◆ Instructions to follow:
Lines from the entries below that hold "Dizileri" form the answer; copy all of them.

◆ Source data:
=== Begin Enclosure ===

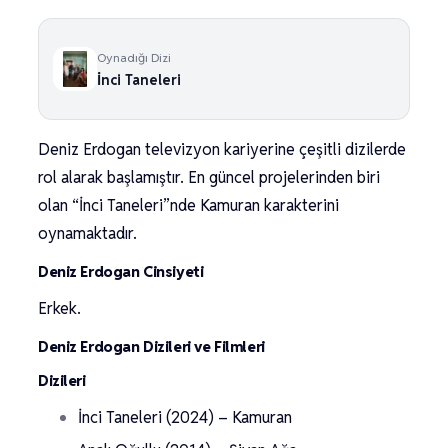
Oynadığı Dizi
İnci Taneleri
Deniz Erdogan televizyon kariyerine çeşitli dizilerde
rol alarak başlamıştır. En güncel projelerinden biri
olan “İnci Taneleri”nde Kamuran karakterini
oynamaktadır.
Deniz Erdogan Cinsiyeti
Erkek.
Deniz Erdogan Dizileri ve Filmleri
Dizileri
İnci Taneleri (2024) – Kamuran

=== End Enclosure ===

◆ Exercise solution:
Deniz Erdogan Dizileri ve Filmleri
Dizileri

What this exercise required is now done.